The article explains that geoengineering approaches “range from injecting sunlight-blocking particles into the atmosphere (to cool the planet) to fertilizing the ocean with iron to boost populations of carbon-absorbing phytoplankton.”

The cancelled resolution was a bitter disappointment to civil society organizations following the UNEA negotiations.

“The active opposition to any form of geoengineering oversight from the United States and Saudi Arabia should be a wakeup call to those who assume big emitters and oil producers will readily embrace responsible governance of these technologies if it interferes with business as usual,” said Carroll Muffett, President of the Center for International Environmental Law (CIEL), in a release circulated by the Montreal-based ETC Group.

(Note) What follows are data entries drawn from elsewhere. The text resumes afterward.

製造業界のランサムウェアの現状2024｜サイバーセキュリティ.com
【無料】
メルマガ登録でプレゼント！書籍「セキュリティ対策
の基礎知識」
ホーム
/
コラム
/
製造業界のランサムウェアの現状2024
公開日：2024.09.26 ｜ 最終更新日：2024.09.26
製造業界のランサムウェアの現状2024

“Despite its leading role in the deployment of carbon dioxide removal for oil and fuel production, and in promoting geoengineering research and experimentation, the United States proved unwilling to consider even limited international oversight for either,” Muffett added. “Resistance to that oversight by countries at the centre of geoengineering research and development demonstrates the grave risk that these technologies will move forward without the shared global governance that geoengineering researchers acknowledge is absolutely necessary.”

“The need for further steps towards comprehensive and binding UN governance for these high-risk technologies is more urgent than ever,” said Heinrich Böll Foundation President Barbara Unmüßig. “The transboundary risks and adverse impacts of geoengineering go far beyond the climate change discussion,” with techniques like solar radiation management and carbon dioxide removal jeopardizing “not only ecosystems and livelihoods but also human rights, sustainable development goals, and peace.”

Unmüßig called on countries that stood up for “precautionary and effective governance” of geoengineering to now “take the necessary steps towards an international ban.”

DeSmog’s coverage includes details on the arguments the U.S. and Saudi Arabia put forward to scuttle Switzerland’s initiative, contending that the next assessment report from the Intergovernmental Panel on Climate Change “would fully and comprehensively address all matters related to geoengineering.” But “given its mandate and expertise primarily on climate change issues, it is clear that the IPCC can’t and won’t cover all of the aspects of the risks associated with global geoengineering.”

On the contrary, “in order to do justice to the profound, multi-dimensional risks associated with geoengineering, its governance requires meaningful cooperation and active involvement by all relevant UN institutions with their different expertise and mandates.”